▸ **WHAT TO WORK ON**: Every record below is to be copied exactly, with its images omitted.

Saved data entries
◇ ◇ ◇

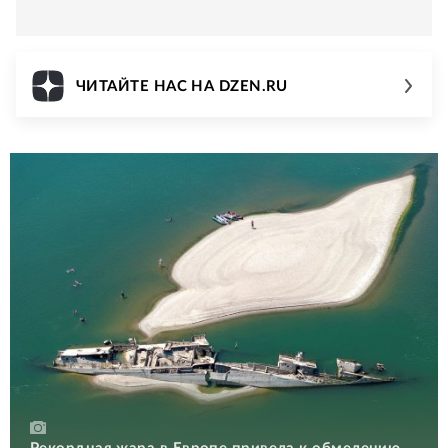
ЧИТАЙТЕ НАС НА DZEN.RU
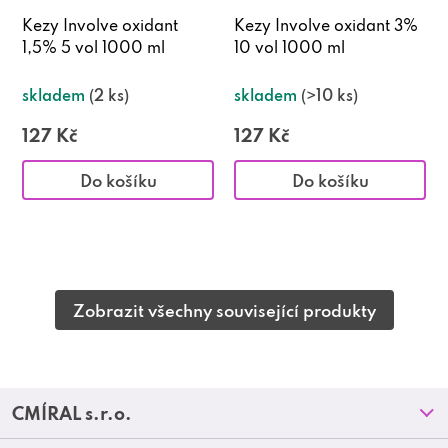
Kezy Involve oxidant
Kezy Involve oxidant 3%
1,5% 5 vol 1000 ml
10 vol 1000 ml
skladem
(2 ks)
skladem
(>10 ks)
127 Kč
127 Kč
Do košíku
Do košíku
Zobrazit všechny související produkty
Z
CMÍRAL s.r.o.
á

◇ ◇ ◇

▸ **WRITTEN SOLUTION**:
ЧИТАЙТЕ НАС НА DZEN.RU
Kezy Involve oxidant
Kezy Involve oxidant 3%
1,5% 5 vol 1000 ml
10 vol 1000 ml
skladem
(2 ks)
skladem
(>10 ks)
127 Kč
127 Kč
Do košíku
Do košíku
Zobrazit všechny související produkty
Z
CMÍRAL s.r.o.
á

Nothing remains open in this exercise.